Europe tries to undermine African sovereignty with LGBT laws
If African countries want to benefit from trade agreements with European countries, they will have to change their laws concerning abortion and LGBT rights. African leaders are outraged.
Last year, African and European countries negotiated a new trade agreement, the Post-Cotonou agreement, as it is called. But African countries are dissatisfied. “The European Union does not see us as equal partners in the negotiation”, Samuel Acuti, the Ugandese parliamentary representative says to the Dutch daily Nederlands Dagblad. He argues that the European Union wants to impose the agreement on Africa, without taking into account the African beliefs, traditions and culture. “We are supposed to accept clauses about homosexuality, gender and sexuality that are miles away from our own world.”

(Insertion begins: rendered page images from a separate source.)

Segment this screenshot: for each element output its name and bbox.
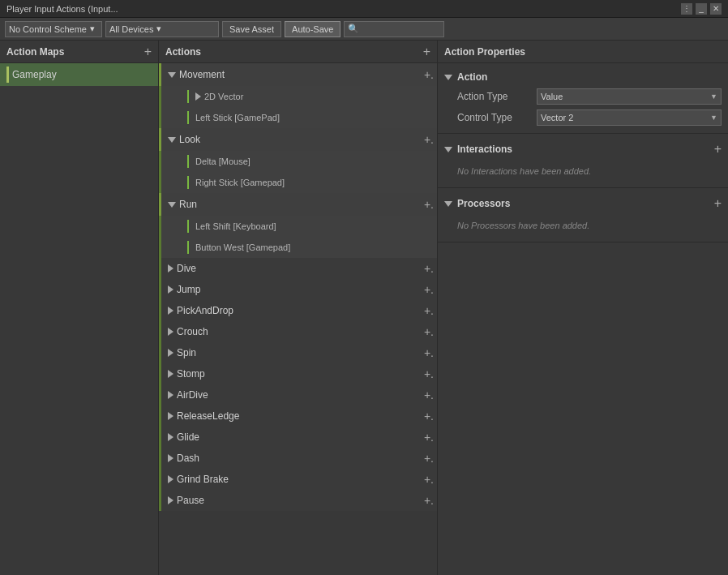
control-scheme-dropdown[interactable]: No Control Scheme ▾ [5, 21, 102, 37]
actions-header: Actions + [159, 41, 437, 63]
action-group-header-look[interactable]: Look +. [159, 128, 437, 151]
minimize-button[interactable]: _ [696, 3, 707, 15]
binding-accent [187, 155, 189, 168]
action-item-stomp[interactable]: Stomp +. [159, 363, 437, 384]
search-wrap: 🔍 [344, 21, 444, 37]
action-binding-buttonwest[interactable]: Button West [Gamepad] [159, 237, 437, 258]
action-item-add-button[interactable]: +. [424, 431, 434, 444]
main-layout: Action Maps + Gameplay Actions + Movemen… [0, 41, 728, 575]
action-maps-title: Action Maps [6, 46, 64, 58]
expand-icon-look [168, 137, 176, 143]
processors-title: Processors [457, 198, 510, 209]
action-maps-panel: Action Maps + Gameplay [0, 41, 159, 575]
action-item-expand-icon [168, 454, 173, 462]
action-item-expand-icon [168, 433, 173, 441]
actions-add-button[interactable]: + [423, 45, 430, 58]
search-icon: 🔍 [348, 24, 359, 34]
actions-title: Actions [165, 46, 201, 58]
properties-panel: Action Properties Action Action Type Val… [438, 41, 728, 575]
close-button[interactable]: ✕ [710, 3, 722, 15]
action-binding-deltamouse[interactable]: Delta [Mouse] [159, 151, 437, 172]
binding-name-buttonwest: Button West [Gamepad] [195, 242, 290, 252]
action-item-jump[interactable]: Jump +. [159, 279, 437, 300]
action-binding-2dvector[interactable]: 2D Vector [159, 86, 437, 107]
action-item-add-button[interactable]: +. [424, 325, 434, 338]
action-item-add-button[interactable]: +. [424, 494, 434, 507]
action-group-add-look[interactable]: +. [424, 133, 434, 146]
action-item-add-button[interactable]: +. [424, 410, 434, 423]
action-item-airdive[interactable]: AirDive +. [159, 384, 437, 406]
action-item-dive[interactable]: Dive +. [159, 258, 437, 279]
action-item-add-button[interactable]: +. [424, 304, 434, 317]
title-bar-controls: ⋮ _ ✕ [681, 3, 722, 15]
action-item-add-button[interactable]: +. [424, 452, 434, 465]
action-item-grind brake[interactable]: Grind Brake +. [159, 469, 437, 490]
expand-icon-movement [168, 72, 176, 78]
action-item-add-button[interactable]: +. [424, 367, 434, 380]
action-item-name: Dive [177, 263, 421, 274]
toolbar: No Control Scheme ▾ All Devices ▾ Save A… [0, 18, 728, 41]
action-group-add-run[interactable]: +. [424, 198, 434, 211]
action-binding-leftstick[interactable]: Left Stick [GamePad] [159, 107, 437, 128]
action-item-name: Jump [177, 284, 421, 295]
action-item-name: Spin [177, 347, 421, 358]
processors-expand-icon [444, 201, 452, 207]
processors-add-button[interactable]: + [714, 196, 722, 211]
action-items-container: Dive +. Jump +. PickAndDrop +. Crouch +.… [159, 258, 437, 511]
action-type-dropdown[interactable]: Value ▼ [537, 88, 722, 105]
control-type-value: Vector 2 [541, 113, 573, 122]
binding-accent [187, 220, 189, 233]
action-item-add-button[interactable]: +. [424, 346, 434, 359]
action-maps-add-button[interactable]: + [144, 45, 152, 58]
action-group-look: Look +. Delta [Mouse] Right Stick [Gamep… [159, 128, 437, 193]
binding-accent [187, 241, 189, 254]
action-map-item-gameplay[interactable]: Gameplay [0, 63, 158, 86]
action-item-pause[interactable]: Pause +. [159, 490, 437, 511]
action-section-header[interactable]: Action [438, 68, 728, 86]
actions-list: Movement +. 2D Vector Left Stick [GamePa… [159, 63, 437, 575]
action-item-glide[interactable]: Glide +. [159, 427, 437, 448]
action-item-add-button[interactable]: +. [424, 473, 434, 486]
title-bar: Player Input Actions (Input... ⋮ _ ✕ [0, 0, 728, 18]
interactions-title: Interactions [457, 144, 512, 155]
action-group-name-run: Run [179, 199, 421, 210]
action-item-spin[interactable]: Spin +. [159, 342, 437, 363]
control-type-label: Control Type [457, 112, 530, 123]
interactions-section-header[interactable]: Interactions + [438, 139, 728, 160]
action-item-add-button[interactable]: +. [424, 283, 434, 296]
interactions-section: Interactions + No Interactions have been… [438, 134, 728, 188]
action-section: Action Action Type Value ▼ Control Type … [438, 63, 728, 134]
action-item-crouch[interactable]: Crouch +. [159, 321, 437, 342]
action-item-pickanddrop[interactable]: PickAndDrop +. [159, 300, 437, 321]
action-binding-leftshift[interactable]: Left Shift [Keyboard] [159, 216, 437, 237]
action-item-expand-icon [168, 370, 173, 378]
action-group-header-run[interactable]: Run +. [159, 193, 437, 216]
action-item-expand-icon [168, 475, 173, 483]
devices-dropdown[interactable]: All Devices ▾ [105, 21, 219, 37]
actions-panel: Actions + Movement +. 2D Vector Left Sti… [159, 41, 438, 575]
action-item-expand-icon [168, 328, 173, 336]
action-group-run: Run +. Left Shift [Keyboard] Button West… [159, 193, 437, 258]
action-item-add-button[interactable]: +. [424, 388, 434, 401]
save-asset-button[interactable]: Save Asset [222, 21, 281, 37]
action-item-add-button[interactable]: +. [424, 262, 434, 275]
action-type-row: Action Type Value ▼ [438, 86, 728, 107]
action-item-dash[interactable]: Dash +. [159, 448, 437, 469]
processors-section-header[interactable]: Processors + [438, 193, 728, 214]
processors-section: Processors + No Processors have been add… [438, 188, 728, 242]
title-bar-title: Player Input Actions (Input... [6, 4, 118, 14]
action-group-name-look: Look [179, 134, 421, 145]
action-item-releaseledge[interactable]: ReleaseLedge +. [159, 406, 437, 427]
interactions-add-button[interactable]: + [714, 142, 722, 157]
auto-save-button[interactable]: Auto-Save [285, 21, 340, 37]
action-binding-rightstick[interactable]: Right Stick [Gamepad] [159, 172, 437, 193]
menu-icon[interactable]: ⋮ [681, 3, 692, 15]
action-type-label: Action Type [457, 91, 530, 102]
control-type-row: Control Type Vector 2 ▼ [438, 107, 728, 128]
search-input[interactable] [359, 24, 440, 34]
binding-name-leftshift: Left Shift [Keyboard] [195, 221, 276, 231]
action-group-add-movement[interactable]: +. [424, 68, 434, 81]
control-type-dropdown[interactable]: Vector 2 ▼ [537, 109, 722, 126]
action-group-header-movement[interactable]: Movement +. [159, 63, 437, 86]
action-item-name: PickAndDrop [177, 305, 421, 316]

Not until recently, Acuti had never heard about transgenderism. He googled the term and was shocked because, in the Post-Cotonou agreement, there seem to be clauses about the concept. He informed the Ugandese President about the agreement, and it is likely that Uganda, where homosexuality is forbidden by law, will not sign the pact as it is now.
During the negotiations, the Czech representative of the European Union, Tomáš Uličný, pointed out that the agreement only mentions the disproval of all forms of discrimination. However, that did not convince Acuti. “The terms are not literally mentioned in the text, but instead, you refer to agreements that do mention them. And the pact says that we have to agree to these pacts.”
One of the controversial agreements Acuti refers to is the so-called “International technical guidance on sexuality”. That is a document that specifies in detail how children should be educated about homosexuality, masturbation, sexuality, pregnancies and transgenderism. For example, children between five and eight years old must reflect with their parents or teachers on their own gender.
However, the thorny issue is that African countries were not involved in setting up these guidelines, among other agreements. According to Acuti, the European Union attempts to break into the African bedrooms and tell the African population how to raise their kids according to a European model. “That is simply colonial behaviour.”
The Netherlands has been one of the countries pushing for the inclusion of controversial clauses in the trade agreement. Member of the European Parliament Samira Rafaela says to understand that African countries see the agreement as colonial behaviour. The Dutch progressive politician, however, sees human rights as something “not only for hetero males but also for females and LGBT people. From Europe, we must educate other countries on this.”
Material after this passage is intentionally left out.